In the present study, we analyzed and compared the plasma concentration of NfL as well as the volume differences in hippocampus and amygdala among patients with AD, patients with aMCI and normal elderly. Finally, we reached some interesting conclusions: a) the concentration of plasma NfL in aMCI group and normal group were lower (p < 0.05)than that in AD group, but there was no significant difference(p > 0.05) between aMCI group and normal group; b) the volume(both left and right) of hippocampus and amygdala in aMCI group and normal group were larger (p < 0.05)than that in AD group, but there was no significant difference(p > 0.05) between aMCI group and normal group; c) plasma NfL was negatively correlated (p < 0.05)with MoCA total score (r=-0.415, p = 0.013), right hippocampal volume(r=-0.335,p = 0.036) and right amygdala volume(r=-0.337, p = 0.048).
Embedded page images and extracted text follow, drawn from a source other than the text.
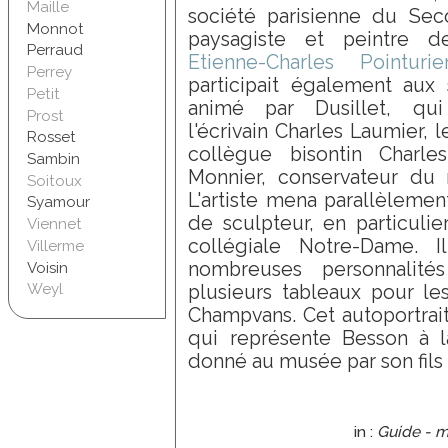
Maille
société parisienne du Se
Monnot
paysagiste et peintre 
Perraud
Etienne-Charles Pointurie
Perrey
participait également aux 
Petit
animé par Dusillet, qui 
Prost
l'écrivain Charles Laumier, l
Rosset
collègue bisontin Charle
Sambin
Monnier, conservateur du 
Soitoux
L'artiste mena parallèlemen
Syamour
de sculpteur, en particulier
Viennet
collégiale Notre-Dame. 
Villerme
nombreuses personnalités
Voisin
Weyl
plusieurs tableaux pour le
Champvans. Cet autoportrait
qui représente Besson à la
donné au musée par son fils 
in :
Guide - m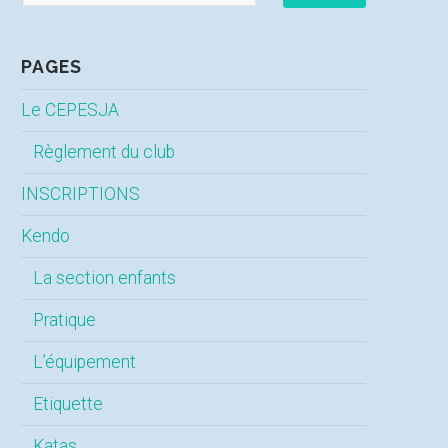
PAGES
Le CEPESJA
Règlement du club
INSCRIPTIONS
Kendo
La section enfants
Pratique
L’équipement
Etiquette
Katas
NfL is an important cytoarchitectural protein present primarily in large-caliber myelinated axons31,and increased NfL in CSF will indicate damage or degeneration of these axons. This protein appears to be relatively independent of tau and amyloid levels, and might correlate with symptomology, progression, and survival32. Now NfL has been considered as an especially promising biomarker for neurodegeneration because it can be measurable in plasma33. Single molecule array (SiMoA) digital immunoassay platform can offer heightened sensitivity by miniaturizing the reaction volume34, and several biomarkers indicative of peptide fragmentation and neuronal dysfunction can be accurately quantified in peripheral blood. In our study, we used this Simoa technology to compare the plasma NFL concentrations of AD, aMCI and normal elderly people(their gender, age and education are matched), and found the concentration of plasma NfL in AD group were significantly higher(p < 0.05) than that in aMCI group and normal group. Previous studies had confirmed that AD was associated with elevated NFL in plasma, so our findings were consistent8,9. However, we did not find any difference in plasma NfL between patients with aMCI and normal elderly, which was inconsistent with the conclusion of Zhow W7 et al. So the relationship between NfL and aMCI needs to be further verified.
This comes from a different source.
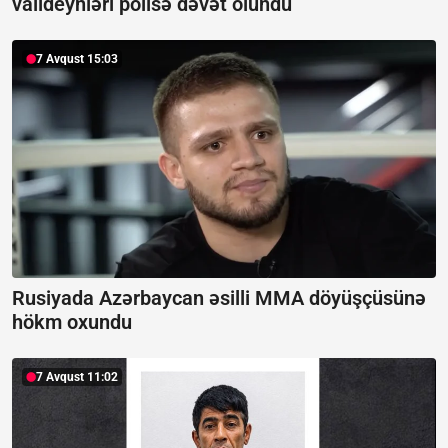
valideynləri polisə dəvət olundu
7 Avqust 15:03
Rusiyada Azərbaycan əsilli MMA döyüşçüsünə
hökm oxundu
7 Avqust 11:02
Atrophy of the medial temporal lobe, a critical region involved in memory formation, is considered as a recognized marker for AD35. The hippocampus and amygdala, both residing in the medial temporal lobe, are proved to be associated with declarative memory and emotional processing, respectively36. As the atrophy of hippocampal and amygdalar are already evident in the prodromal stage of AD37, the volumetric measurements of hippocampus and amygdala have been used to assist the clinical diagnosis of AD38 and to predict the cognitive status of the elderly39. As expected, the volume of hippocampus and amygdala in AD patients was significantly smaller than that in aMCI and normal old people, in concordance with previous publications39–41. Then by using partial correlation analysis (adjusting hypertension), we found plasma NfL was negatively correlated with MoCA total score (r=-0.415, p = 0.013), right hippocampal volume(r=-0.335,p = 0.036) and right amygdala volume(r=-0.337, p = 0.048).
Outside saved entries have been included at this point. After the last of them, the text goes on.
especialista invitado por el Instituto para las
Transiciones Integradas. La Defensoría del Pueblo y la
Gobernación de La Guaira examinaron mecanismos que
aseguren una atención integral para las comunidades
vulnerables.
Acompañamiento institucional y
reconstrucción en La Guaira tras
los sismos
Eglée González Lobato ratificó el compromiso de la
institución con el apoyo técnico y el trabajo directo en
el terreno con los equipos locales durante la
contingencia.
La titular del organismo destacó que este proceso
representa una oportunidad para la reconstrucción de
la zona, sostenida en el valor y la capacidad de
Parbo P42 et al pointed that plasma NfL levels were inverse correlated with levels of inflammation in cortical areas in AD. Mattsson N33 et al found that faster increase in plasma NfL levels correlated with faster rates of atrophy and hypometabolism, and faster worsening in global cognition in aMCI and AD. And Weston PSJ43 et al also found that serum NfL correlated with baseline brain volume and whole-brain atrophy rate in patients with familial Alzheimer disease. So we had jointly confirmed that there was a certain correlation between plasma NfL and cognitive related brain regions. However, we only found that plasma NfL was related to the right hippocampus and right amygdala, but not to the left. Wang L44 et al found that the functional connectivity between the right hippocampus and a set of regions(such as medial prefrontal cortex, right inferotemporal cortex, right cuneus extending into precuneus, ventral anterior cingulate cortex, left cuneus, right superior and middle temporal gyrus and posterior cingulate cortex)was disrupted in AD. Sohn WS45 et al also believed that the right hippocampal connectivity was relatively by AD progression. And López-Jaramillo C46 et also found that lithium-treated bipolar I disorder patients had larger right thalamus than unmedicated patients and controls. Therefore, we speculated that plasma NFL had some intrinsic relationship with the right hippocampus and the right amygdala, although the mechanism was not fully understood.
Our study has certain limitations: first, it’s just a cross-sectional study that could not establish a causal link; second, the relatively small sample size reduced the reliability of the study; third, we lacked the gold standard to diagnose AD and aMCI.